Joueur le plus utilisé dans toute la LNH la saison dernière avec 26 minutes exactement de temps de glace par match en moyenne, Chabot est reconnu à Ottawa pour ses capacités cardiovasculaires élevées, accompagnées d’un coup de patin supérieur à la moyenne.

« Un break comme ça permet de ne pas leur rentrer dedans au niveau cardiovasculaire, on peut mieux l’échelonner sur l’été. Normalement, un joueur va avoir un meilleur cardio à la fin de l’été. Un gars comme Thomas, qui joue beaucoup et qui n’est pas un gros bonhomme, on a travaillé pour ajouter de la masse musculaire, mais il faut qu’il garde la vitesse à laquelle il est habitué de jouer.

« Pour lui, c’est super important. On a donc travaillé beaucoup en cardio et en plio [pliométrie] en commençant », indique Riopel, qui a entraîné le premier choix des Olympiques de Gatineau – et premier choix au total au repêchage – Tristan Luneau au cours des deux dernières saisons estivales.

Il croit que les joueurs plus âgés ne seront pas nécessairement pénalisés par cette longue pause, habitués qu’ils sont à se prêter aux rigueurs de l’entraînement afin de conserver leur poste malgré la tendance qu’ont les équipes à intégrer leurs espoirs plus rapidement dans leurs formations.

« Les plus vieux ont l’habitude d’insérer l’entraînement dans leur routine au quotidien pour être capables de continuer à suivre le rythme », affirme-t-il.

Chabot trouve des moyens pour rester motivé

Pour briser la routine des entraînements hors glace et des séances sur glace à travailler sur ses habiletés, Chabot a récemment participé à un tournoi pour adultes.

L’arrière des Sénateurs était le seul joueur actif de la LNH à participer à la compétition organisée au bénéfice de la Fondation Bob Bissonnette à Québec. Le club dont il faisait partie s’est incliné en finale dans la classe élite, et n’a surtout pas été dans la course pour le trophée allant à l’équipe ayant consommé le plus de bières !

« Le calibre était moins fort que les autres années apparemment, mais ça a vraiment été le fun quand même », a-t-il dit dans un échange de textos avec Le Droit.

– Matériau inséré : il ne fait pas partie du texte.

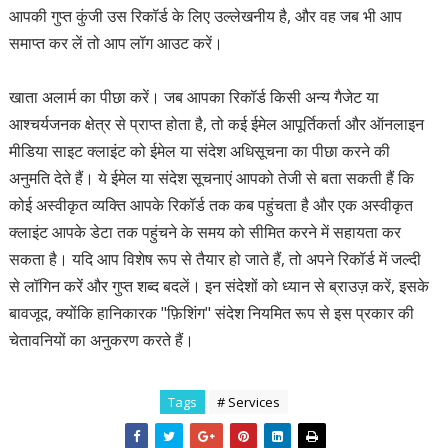
आपकी गुप्त कुंजी उस रिकॉर्ड के लिए उल्लेखनीय है, और वह जब भी आप
समाप्त कर लें तो आप लॉग आउट करें।
खाता अलार्म का पीछा करें। जब आपका रिकॉर्ड किसी अन्य गैजेट या
आश्चर्यजनक क्षेत्र से प्राप्त होता है, तो कई ईमेल आपूर्तिकर्ता और ऑनलाइन
मीडिया साइट क्लाइंट को ईमेल या संदेश अधिसूचना का पीछा करने की
अनुमति देते हैं। ये ईमेल या संदेश सूचनाएं आपको तेजी से बता सकती हैं कि
कोई अस्वीकृत व्यक्ति आपके रिकॉर्ड तक कब पहुंचता है और एक अस्वीकृत
क्लाइंट आपके डेटा तक पहुंचने के समय को सीमित करने में सहायता कर
सकता है। यदि आप विशेष रूप से तैयार हो जाते हैं, तो अपने रिकॉर्ड में जल्दी
से लॉगिन करें और गुप्त शब्द बदलें। इन संदेशों को ध्यान से ब्राउज़ करें, इसके
बावजूद, क्योंकि हानिकारक "फ़िशिंग" संदेश नियमित रूप से इस प्रकार की
चेतावनियों का अनुकरण करते हैं।
Tags
# Services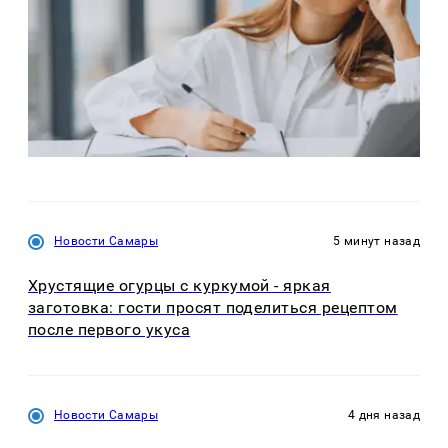
Новости Самары
5 минут назад
Хрустящие огурцы с куркумой - яркая
заготовка: гости просят поделиться рецептом
после первого укуса
Новости Самары
4 дня назад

« Il y avait des gars de la Ligue américaine, des anciens comme Simon Gagné et Maxime Talbot… Le temps commence à être long, on a hâte de rejouer des matchs. Mais on s’arrange bien ici, je patine à Québec et à Sainte-Marie, on a des scrimmages [matchs simulés]. On trouve des moyens de se garder dans le bain. »

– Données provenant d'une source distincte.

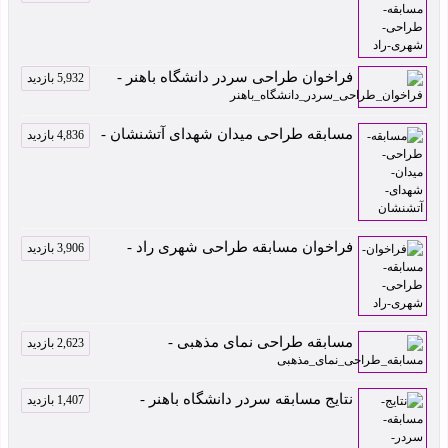
فراخوان طراحی سردر دانشگاه باهنر -
5,932 بازدید
مسابقه طراحی میدان شهدای آتشنشان -
4,836 بازدید
فراخوان مسابقه طراحی شهری راد -
3,906 بازدید
مسابقه طراحی نمای مذهبی -
2,623 بازدید
نتایج مسابقه سردر دانشگاه باهنر -
1,407 بازدید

Sébastien Bordeleau, ancien des Olympiques et du Canadien qui est maintenant entraîneur responsable des habiletés pour les Predators de Nashville, organise des entraînements sur glace pour plusieurs professionnels dans la région de Montréal – Jonathan Huberdeau, des Panthers de la Floride, en tête, de même que Marie-Philip Poulin du côté féminin.

« On essaie de les garder en shape le plus possible, de s’assurer qu’ils ont du fun en allant sur la glace tout en cherchant à améliorer leurs habiletés, leurs lancers. L’été est quand même long, il faut varier ça un peu, on joue du trois-contre-trois, du cinq-contre-cinq, on essaie de varier un peu tout en gardant un bon niveau de compétition. Ce qui est dur, c’est de ne pas savoir quand ça va recommencer », a-t-il indiqué au Droit.

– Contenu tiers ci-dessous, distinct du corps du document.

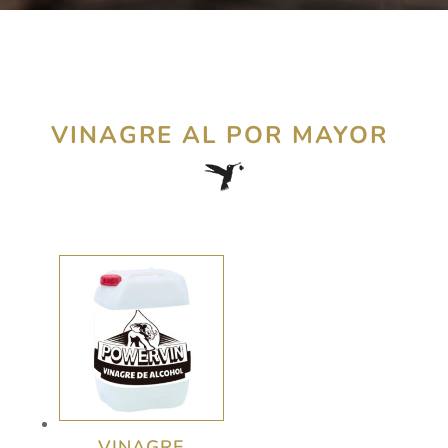
VINAGRE AL POR MAYOR
VINAGRE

Alors que les dirigeants de la LNH avaient parlé d’un début de saison 2020-2021 en décembre, ils ont évoqué récemment la possibilité que ça soit repoussé en janvier, ou même plus tard, craignant une deuxième vague de la pandémie.

L’Association des joueurs a pourtant avisé ses membres que les camps d’entraînement des sept clubs n’ayant pas participé aux séries éliminatoires pourraient commencer le 1er novembre, alors que les autres équipes sauteraient sur la glace à la mi-novembre.

« C’est certain que si ça reprend au mois de janvier, mentalement, ça va commencer à jouer dans la tête des joueurs. Présentement, les gars ont le mindset qu’ils vont recommencer à patiner avec leurs coéquipiers au début ou à la mi-novembre. Ce n’est pas nécessairement ça qui va arriver, mais on va s’ajuster si les dates de retour sont repoussées », affirme Jean-Philippe Riopel.